I just looked into an old Yahoo address that I had stopped paying attention to long ago. The longer I leave it the more it accumulates spam. Well, now it’s gotten something worse than spam. Someone hacked it and apparently used it like the proverbial monkey’s paw to mail spam, if the hundreds of returned undeliverable mail notifications are any indication.
How do I fix this, or is that old address fucked up for good? I wasn’t going to use it any more anyway. I’d like to just put it out of its misery. Its enslavement.
Nobody had to hack into it. The e-mail protocols are inherently insecure. All it takes to cause that is for a spammer to send out lots of e-mails and spoof your address as the return address. The ones that get returned will then be directed to you. It is a common problem and there is no real way to fix it.
I seriously doubt that you got hacked. Not because they can’t so much as they have no need to.
Tell me your email address and I’ll send you an email FROM YOU (really from me but I can make the FROM header appear any way I want it to). It’s not high-tech; lots of folks use one account to send email as if from their other account, e.g., sending personal email from work using their home email address, or vice versa.
The spammers do the same thing except that they randomly select a victim from among the target email addresses they’ve harvested, so if anyone gets in trouble for spamming (as a consequence of the From header) it will be the patsy, not them.
Don’t worry, all the system administrators have been aware of it for a long time and aren’t going to come after you for spamming simply because your name is on the From header.
The return address in an email is a lot like the return address on an envelope. It is put on there by the sender of the email. It is not checked anymore than the return address on an envelope is checked by the postman.
The fact you’re getting ‘returned mail’ doesn’t indicate that anyone is using the account, only that they’re tagging that address onto their own spam. The way email works allows anyone to put anything, real or ficticious, as their ‘return address’. So there’s nothing you can do.
FWIW, if it was actually hacked, don’t hold out much hope for getting it fixed.
My secondary Yahoo mail account, which I used as an anonymous account for signing up to stuff, did get hacked. I suspect, but I am not 100% sure, that the method was for someone to somehow spoof a “sign in to Yahoo” link on their Yahoo profile page. (Some profiles are flagged as “Adult” and you have to sign in to Yahoo to view them.) If this was the case, it was done very well, although I must say I was less scrupulously careful than usual about signing in as it was only a secondary account.

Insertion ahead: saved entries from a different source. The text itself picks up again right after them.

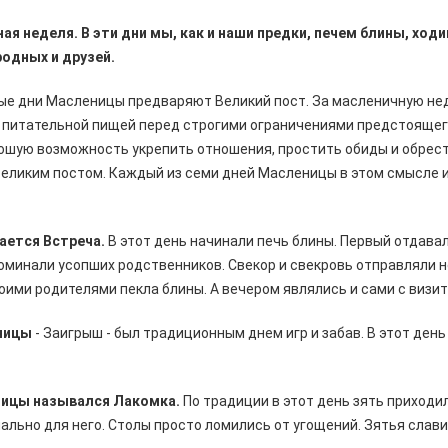
я неделя. В эти дни мы, как и наши предки, печем блины, ходи
родных и друзей.
ые дни Масленицы предваряют Великий пост. За масленичную н
и питательной пищей перед строгими ограничениями предстоящег
ошую возможность укрепить отношения, простить обиды и обрес
Великим постом. Каждый из семи дней Масленицы в этом смысле 
ается Встреча.
В этот день начинали печь блины. Первый отдава
оминали усопших родственников. Свекор и свекровь отправляли н
воими родителями пекла блины. А вечером являлись и сами с визит
ницы
- Заигрыш - был традиционным днем игр и забав. В этот день
ницы назывался Лакомка.
По традиции в этот день зять приходил
ально для него. Столы просто ломились от угощений. Зятья слави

Anyhow, one time when I tried to log in, I got “Incorrect password”. Viewing the profile, I found that all the personal info etc, which I hadn’t bothered to fill in, had been changed to stuff like “L4M3R!!!oneone” and “U GOT H@CKED”.
I emailed Yahoo about half a dozen times using the feedback forms on their website and various other email addresses, asking them to give me my account back. I never once got a reply.